Geo-registration (the process of adjusting an image based on the relative similarity between the raw sensor data and a reference image) can be performed to stabilize the image, along with geo-location (the process of comparing the geo-registered image data to known geographical coordinates) to yield the most accurate image. Finally, this processed data, which still represents individual sensor streams, must be "stitched" or "mosaic-ed" together to create a fused image. Together, the real-time processing requirement, intense algorithmic computation, and parallel processing aspect of onboard exploitation present a huge computational load.

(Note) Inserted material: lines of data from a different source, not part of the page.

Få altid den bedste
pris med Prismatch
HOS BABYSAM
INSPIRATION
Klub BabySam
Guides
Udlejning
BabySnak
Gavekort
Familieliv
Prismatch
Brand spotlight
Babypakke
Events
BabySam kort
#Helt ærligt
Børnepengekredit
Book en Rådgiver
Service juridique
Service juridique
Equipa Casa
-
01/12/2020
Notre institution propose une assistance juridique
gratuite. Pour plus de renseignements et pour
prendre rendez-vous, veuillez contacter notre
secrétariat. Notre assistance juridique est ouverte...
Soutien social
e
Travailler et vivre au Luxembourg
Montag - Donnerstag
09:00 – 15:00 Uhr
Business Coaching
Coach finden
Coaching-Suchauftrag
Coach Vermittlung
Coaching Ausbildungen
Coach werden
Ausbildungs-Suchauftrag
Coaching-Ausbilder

The long mission duration aspect of persistent surveillance (frequently multiple days) demands minimal power consumption. Often, imaging subsystems are the last to be added onto the airframe, and are subsequently allotted the smallest portion of the power budget.

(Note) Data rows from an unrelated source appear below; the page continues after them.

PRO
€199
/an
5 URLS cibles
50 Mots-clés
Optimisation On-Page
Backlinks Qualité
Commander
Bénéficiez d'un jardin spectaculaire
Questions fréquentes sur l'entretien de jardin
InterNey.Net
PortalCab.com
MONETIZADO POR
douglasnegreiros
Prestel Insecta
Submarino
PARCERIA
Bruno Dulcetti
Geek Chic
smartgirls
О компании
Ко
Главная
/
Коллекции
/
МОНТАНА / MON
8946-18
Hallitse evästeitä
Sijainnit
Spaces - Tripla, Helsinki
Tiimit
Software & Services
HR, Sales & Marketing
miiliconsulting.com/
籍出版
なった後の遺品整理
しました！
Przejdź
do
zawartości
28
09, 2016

Clearly, imaging subsystems based on processors that feature the lowest power consumption and the highest performance (the GigaFLOPS/watt metric) are the best choice for persistent surveillance applications. Many CPU-based boards don't meet these stringent GFLOPS/watt requirements. Graphical Processing Units (GPUs), first introduced by NVIDIA in 1999, have always had very high GFLOPS/watt metrics. Given their parallel performance potential and low power consumption, why haven't GPUs been utilized much for compute-intensive embedded computing? Programmability is one reason, and upgradeability is another.
The software environment for GPUs has been notoriously non-intuitive even to proficient embedded programmers. The environment is based on graphics primitives-not high-level language constructs or even CPU assembly variants. And the basic structure of programming tools for GPUs has not offered the optimizations that programming languages for CPUs do. GPGPUs (General Purpose GPUs, from ATI, NVIDIA and others) offer familiar constructs such as well-defined APIs and indexed matrix operations.
Historically, GPUs have not been easily upgradeable; they have been discrete components soldered directly onto the printed circuit boards. Upgrading the chip as new versions become available would require a complete board respin. Many of today's GPGPUs, however, are available in a mobile PCI Express module (MXM); an easy to insert format that supports easy upgrades when new, faster GPGPUs are available. An example system that employs GPU-based processing is Mercury's Sensor Stream Computing Platform (Figure 1), a GPU-based development platform for embedded, sensor stream computing and exploitation. It is an environment that enables users to design, simulate and implement data exploitation algorithms in a low-power, high-performance 6U VXS form factor.
The Sensor Stream Computing Platform is a GPU-based development platform that enables users to design, simulate and implement data exploitation algorithms in a 6U VXS form factor.